Exercise details: Return each line of the listing in which the word "информация" appears.

Dataset entries:

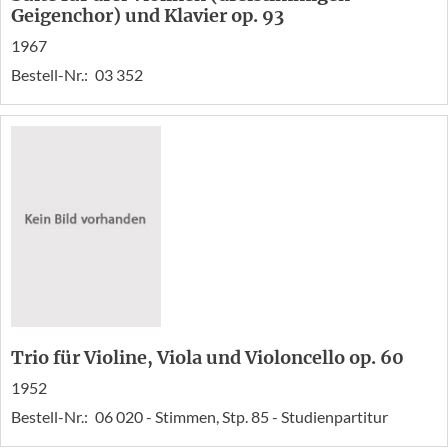
Geigenchor) und Klavier op. 93
1967
Bestell-Nr.:
03 352
Trio für Violine, Viola und Violoncello op. 60
1952
Bestell-Nr.:
06 020 - Stimmen, Stp. 85 - Studienpartitur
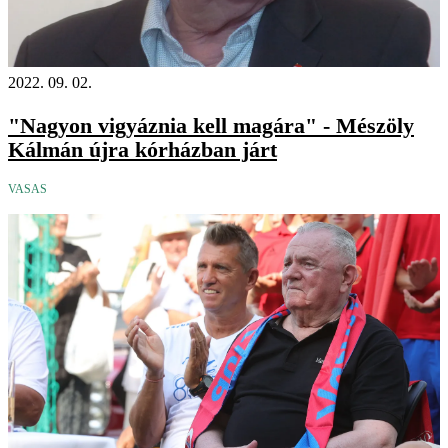
2022. 09. 02.
"Nagyon vigyáznia kell magára" - Mészöly
Kálmán újra kórházban járt
VASAS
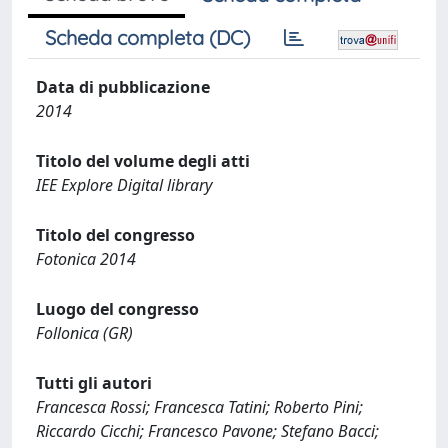
Scheda completa (DC)
Data di pubblicazione
2014
Titolo del volume degli atti
IEE Explore Digital library
Titolo del congresso
Fotonica 2014
Luogo del congresso
Follonica (GR)
Tutti gli autori
Francesca Rossi; Francesca Tatini; Roberto Pini;
Riccardo Cicchi; Francesco Pavone; Stefano Bacci;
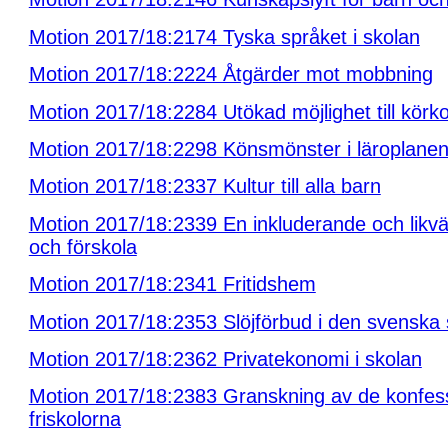
Motion 2017/18:2174 Tyska språket i skolan
Motion 2017/18:2224 Åtgärder mot mobbning
Motion 2017/18:2284 Utökad möjlighet till körko
Motion 2017/18:2298 Könsmönster i läroplane
Motion 2017/18:2337 Kultur till alla barn
Motion 2017/18:2339 En inkluderande och likvä
och förskola
Motion 2017/18:2341 Fritidshem
Motion 2017/18:2353 Slöjförbud i den svenska 
Motion 2017/18:2362 Privatekonomi i skolan
Motion 2017/18:2383 Granskning av de konfess
friskolorna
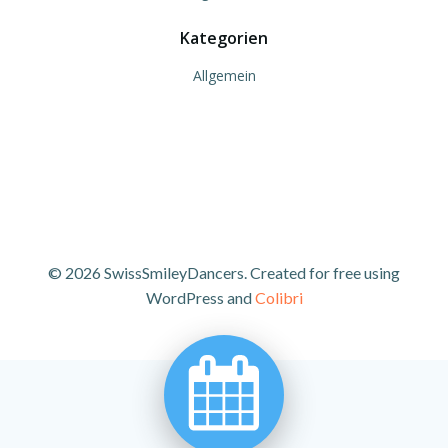
Kategorien
Allgemein
© 2026 SwissSmileyDancers. Created for free using
WordPress and
Colibri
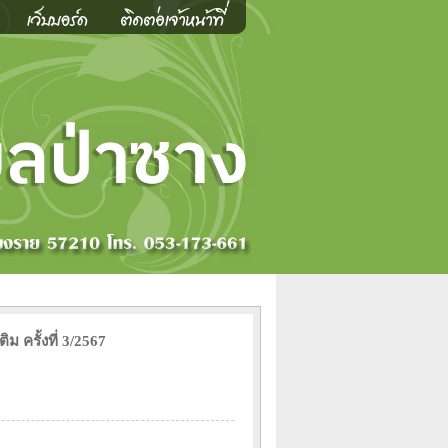
ม ครั้งที่ 3/2567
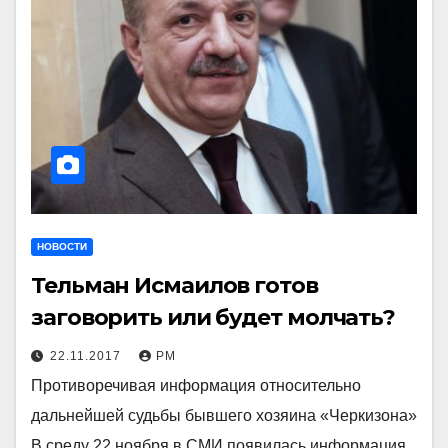
НОВОСТИ
Тельман Исмаилов готов
заговорить или будет молчать?
22.11.2017
РМ
Противоречивая информация относительно
дальнейшей судьбы бывшего хозяина «Черкизона»
В среду 22 ноября в СМИ появилась информация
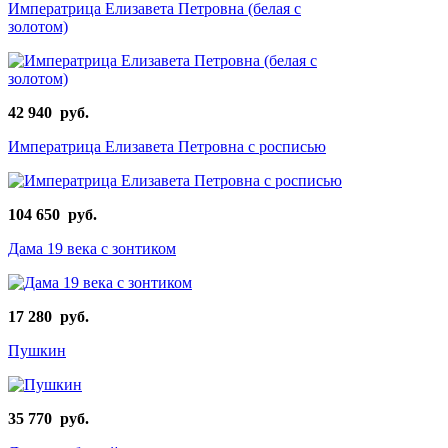
Императрица Елизавета Петровна (белая с
золотом)
42 940 руб.
Императрица Елизавета Петровна с росписью
104 650 руб.
Дама 19 века с зонтиком
17 280 руб.
Пушкин
35 770 руб.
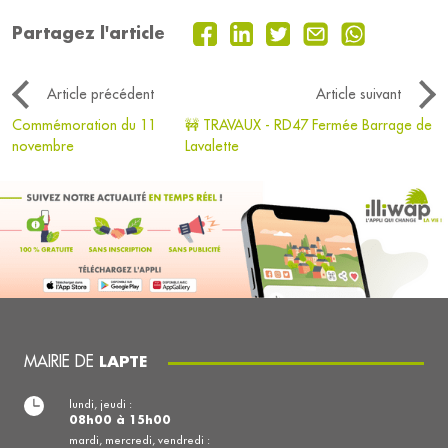
Partagez l'article
Article précédent
Article suivant
Commémoration du 11
🚧 TRAVAUX - RD47 Fermée Barrage de
novembre
Lavalette
MAIRIE DE
LAPTE
lundi, jeudi :
08h00 à 15h00
mardi, mercredi, vendredi :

Response to the exercise:
Противоречивая информация относительно
В среду 22 ноября в СМИ появилась информация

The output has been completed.